#### [Input]
+ + +

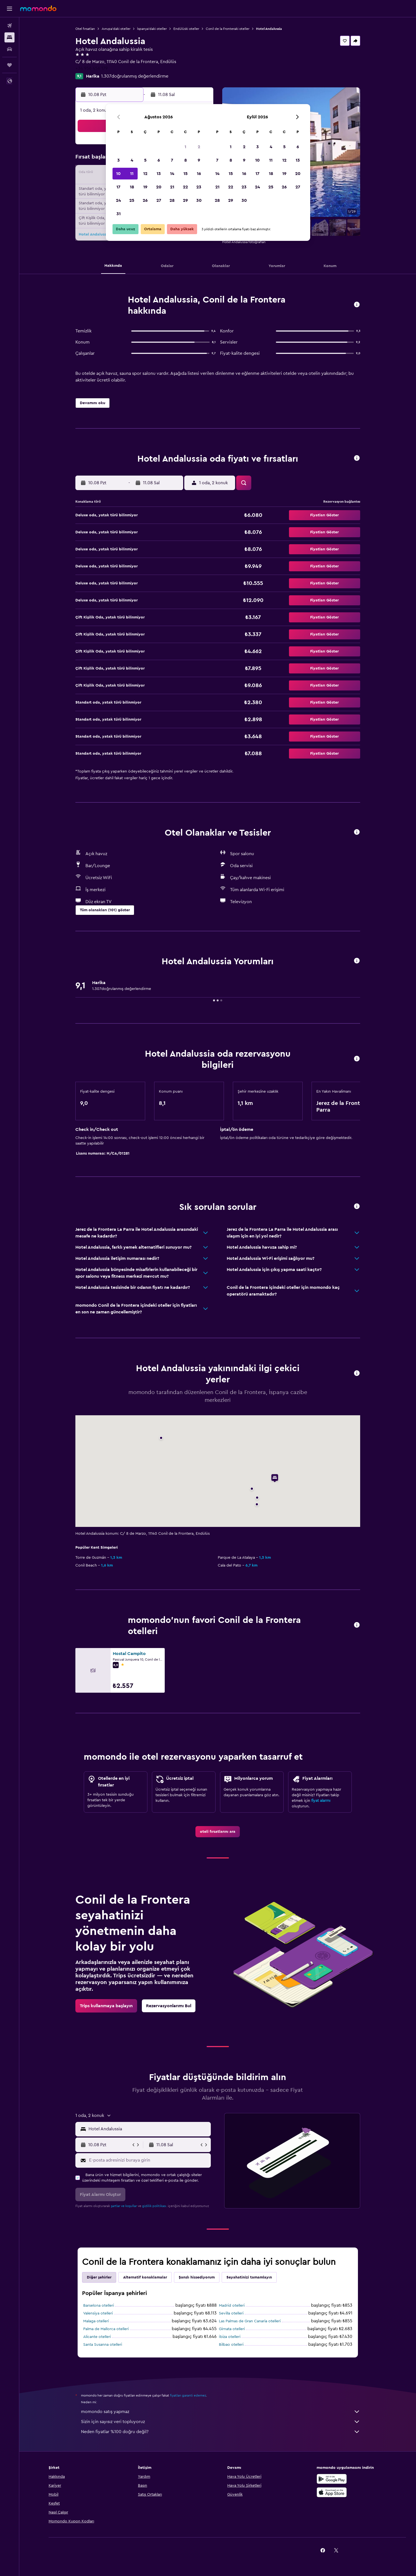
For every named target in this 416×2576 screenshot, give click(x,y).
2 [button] (199, 147)
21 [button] (172, 187)
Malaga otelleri (96, 2321)
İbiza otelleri (229, 2337)
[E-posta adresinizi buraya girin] (149, 2160)
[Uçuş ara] (9, 25)
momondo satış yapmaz (220, 2411)
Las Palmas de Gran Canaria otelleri (250, 2321)
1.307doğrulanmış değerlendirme (134, 76)
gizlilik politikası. (154, 2206)
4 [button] (132, 160)
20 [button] (158, 187)
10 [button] (118, 173)
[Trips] (9, 65)
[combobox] (148, 2129)
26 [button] (145, 200)
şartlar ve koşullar (124, 2206)
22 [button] (185, 187)
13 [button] (159, 173)
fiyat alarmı (320, 1801)
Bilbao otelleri (231, 2345)
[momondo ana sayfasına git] (38, 8)
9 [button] (199, 160)
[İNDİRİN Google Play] (332, 2479)
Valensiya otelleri (98, 2313)
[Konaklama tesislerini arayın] (9, 37)
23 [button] (198, 187)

+ + +

#### [Problem details]
Skip the pictures and give the entries above again word for word.

#### [Completed exercise]
For every named target in this 416×2576 screenshot, give click(x,y).
2 [button] (199, 147)
21 [button] (172, 187)
Malaga otelleri (96, 2321)
İbiza otelleri (229, 2337)
[E-posta adresinizi buraya girin] (149, 2160)
[Uçuş ara] (9, 25)
momondo satış yapmaz (220, 2411)
Las Palmas de Gran Canaria otelleri (250, 2321)
1.307doğrulanmış değerlendirme (134, 76)
gizlilik politikası. (154, 2206)
4 [button] (132, 160)
20 [button] (158, 187)
10 [button] (118, 173)
[Trips] (9, 65)
[combobox] (148, 2129)
26 [button] (145, 200)
şartlar ve koşullar (124, 2206)
22 [button] (185, 187)
13 [button] (159, 173)
fiyat alarmı (320, 1801)
Bilbao otelleri (231, 2345)
[momondo ana sayfasına git] (38, 8)
9 [button] (199, 160)
[İNDİRİN Google Play] (332, 2479)
Valensiya otelleri (98, 2313)
[Konaklama tesislerini arayın] (9, 37)
23 [button] (198, 187)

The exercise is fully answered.